**What you have to do:** Each line from the one containing "Velappanchavadi Contact Details" to the end of the entries is to be repeated exactly, and no other line.

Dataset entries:
--

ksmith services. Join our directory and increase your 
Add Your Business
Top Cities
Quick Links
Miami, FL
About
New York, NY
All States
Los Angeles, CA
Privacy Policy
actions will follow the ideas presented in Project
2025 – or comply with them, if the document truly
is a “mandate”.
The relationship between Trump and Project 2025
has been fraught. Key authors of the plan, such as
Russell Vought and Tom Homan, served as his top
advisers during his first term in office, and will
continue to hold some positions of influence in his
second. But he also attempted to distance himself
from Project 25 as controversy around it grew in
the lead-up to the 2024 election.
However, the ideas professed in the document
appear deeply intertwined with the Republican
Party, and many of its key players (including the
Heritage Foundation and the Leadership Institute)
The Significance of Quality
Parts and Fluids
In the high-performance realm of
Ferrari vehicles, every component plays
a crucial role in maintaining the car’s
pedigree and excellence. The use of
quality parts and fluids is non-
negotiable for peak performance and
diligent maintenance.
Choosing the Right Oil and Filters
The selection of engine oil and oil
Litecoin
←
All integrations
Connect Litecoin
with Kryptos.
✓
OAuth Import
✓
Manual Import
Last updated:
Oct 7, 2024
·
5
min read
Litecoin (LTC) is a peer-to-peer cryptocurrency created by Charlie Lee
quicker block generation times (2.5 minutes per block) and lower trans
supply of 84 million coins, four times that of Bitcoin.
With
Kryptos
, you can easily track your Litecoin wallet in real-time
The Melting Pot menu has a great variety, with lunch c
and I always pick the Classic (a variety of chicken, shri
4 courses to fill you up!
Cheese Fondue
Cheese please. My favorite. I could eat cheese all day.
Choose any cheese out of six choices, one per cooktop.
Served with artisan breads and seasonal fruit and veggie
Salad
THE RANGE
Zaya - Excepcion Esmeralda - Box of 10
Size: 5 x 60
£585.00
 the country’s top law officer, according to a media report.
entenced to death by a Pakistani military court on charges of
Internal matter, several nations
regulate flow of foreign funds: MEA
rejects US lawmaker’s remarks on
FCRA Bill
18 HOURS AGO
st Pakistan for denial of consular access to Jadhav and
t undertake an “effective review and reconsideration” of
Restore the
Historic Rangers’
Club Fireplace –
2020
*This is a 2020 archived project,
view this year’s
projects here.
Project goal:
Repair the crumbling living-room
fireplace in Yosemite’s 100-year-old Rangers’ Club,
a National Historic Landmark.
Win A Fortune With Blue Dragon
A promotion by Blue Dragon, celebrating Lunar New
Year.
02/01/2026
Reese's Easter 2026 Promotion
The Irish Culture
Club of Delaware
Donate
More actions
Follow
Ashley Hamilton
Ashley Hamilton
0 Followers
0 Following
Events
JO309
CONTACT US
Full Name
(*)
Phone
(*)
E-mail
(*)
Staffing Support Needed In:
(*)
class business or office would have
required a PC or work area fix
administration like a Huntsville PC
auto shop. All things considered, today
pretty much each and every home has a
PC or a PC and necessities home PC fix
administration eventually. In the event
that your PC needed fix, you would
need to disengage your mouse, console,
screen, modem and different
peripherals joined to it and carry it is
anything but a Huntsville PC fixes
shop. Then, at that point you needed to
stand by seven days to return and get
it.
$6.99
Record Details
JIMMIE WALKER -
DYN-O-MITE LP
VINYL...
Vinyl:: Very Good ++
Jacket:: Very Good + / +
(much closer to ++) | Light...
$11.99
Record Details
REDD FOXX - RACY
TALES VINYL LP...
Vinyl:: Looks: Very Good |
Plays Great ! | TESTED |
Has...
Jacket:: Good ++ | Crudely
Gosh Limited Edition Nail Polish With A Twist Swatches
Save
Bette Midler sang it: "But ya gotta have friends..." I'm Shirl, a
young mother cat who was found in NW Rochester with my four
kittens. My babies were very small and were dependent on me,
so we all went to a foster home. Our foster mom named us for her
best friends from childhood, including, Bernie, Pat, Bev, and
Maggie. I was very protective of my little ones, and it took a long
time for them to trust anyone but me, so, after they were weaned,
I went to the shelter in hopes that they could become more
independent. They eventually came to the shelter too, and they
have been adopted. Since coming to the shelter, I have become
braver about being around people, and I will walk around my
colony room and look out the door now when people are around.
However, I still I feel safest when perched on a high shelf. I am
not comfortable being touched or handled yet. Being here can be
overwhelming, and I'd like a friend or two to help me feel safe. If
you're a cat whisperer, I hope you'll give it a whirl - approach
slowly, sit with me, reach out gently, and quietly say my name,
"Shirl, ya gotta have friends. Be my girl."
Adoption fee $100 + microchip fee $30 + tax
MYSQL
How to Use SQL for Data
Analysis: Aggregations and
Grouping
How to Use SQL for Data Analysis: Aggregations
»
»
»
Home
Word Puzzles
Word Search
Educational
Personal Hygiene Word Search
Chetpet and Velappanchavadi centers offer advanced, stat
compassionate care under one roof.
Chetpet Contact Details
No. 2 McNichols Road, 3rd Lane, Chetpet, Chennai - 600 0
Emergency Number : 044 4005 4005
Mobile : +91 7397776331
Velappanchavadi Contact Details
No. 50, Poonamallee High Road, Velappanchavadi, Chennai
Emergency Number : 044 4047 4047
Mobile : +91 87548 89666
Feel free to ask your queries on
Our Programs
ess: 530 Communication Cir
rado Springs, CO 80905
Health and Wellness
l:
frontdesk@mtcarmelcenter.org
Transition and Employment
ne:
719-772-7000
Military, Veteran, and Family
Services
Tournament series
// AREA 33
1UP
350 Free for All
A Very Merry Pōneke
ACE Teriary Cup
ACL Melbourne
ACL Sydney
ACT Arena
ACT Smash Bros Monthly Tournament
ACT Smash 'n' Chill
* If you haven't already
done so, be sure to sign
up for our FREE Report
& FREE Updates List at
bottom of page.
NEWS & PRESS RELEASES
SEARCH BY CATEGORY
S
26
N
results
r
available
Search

--

**Answer space:**
Velappanchavadi Contact Details
No. 50, Poonamallee High Road, Velappanchavadi, Chennai
Emergency Number : 044 4047 4047
Mobile : +91 87548 89666
Feel free to ask your queries on
Our Programs
ess: 530 Communication Cir
rado Springs, CO 80905
Health and Wellness
l:
frontdesk@mtcarmelcenter.org
Transition and Employment
ne:
719-772-7000
Military, Veteran, and Family
Services
Tournament series
// AREA 33
1UP
350 Free for All
A Very Merry Pōneke
ACE Teriary Cup
ACL Melbourne
ACL Sydney
ACT Arena
ACT Smash Bros Monthly Tournament
ACT Smash 'n' Chill
* If you haven't already
done so, be sure to sign
up for our FREE Report
& FREE Updates List at
bottom of page.
NEWS & PRESS RELEASES
SEARCH BY CATEGORY
S
26
N
results
r
available
Search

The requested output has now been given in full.